[Data under study Boundary: Start]
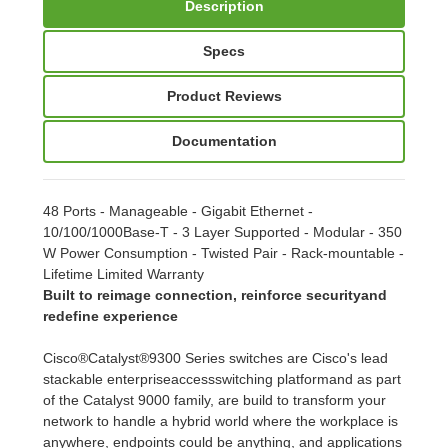
Description
Specs
Product Reviews
Documentation
48 Ports - Manageable - Gigabit Ethernet -
10/100/1000Base-T - 3 Layer Supported - Modular - 350
W Power Consumption - Twisted Pair - Rack-mountable -
Lifetime Limited Warranty
Built to reimage connection, reinforce securityand
redefine experience
Cisco®Catalyst®9300 Series switches are Cisco's lead
stackable enterpriseaccessswitching platformand as part
of the Catalyst 9000 family, are build to transform your
network to handle a hybrid world where the workplace is
anywhere, endpoints could be anything, and applications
[Data under study Boundary: End]
# Problem description:
Write out each line of the data above exactly, starting at the top and finishing with the line containing "redefine experience"; omit the pictures.

# Task answer:
Description
Specs
Product Reviews
Documentation
48 Ports - Manageable - Gigabit Ethernet -
10/100/1000Base-T - 3 Layer Supported - Modular - 350
W Power Consumption - Twisted Pair - Rack-mountable -
Lifetime Limited Warranty
Built to reimage connection, reinforce securityand
redefine experience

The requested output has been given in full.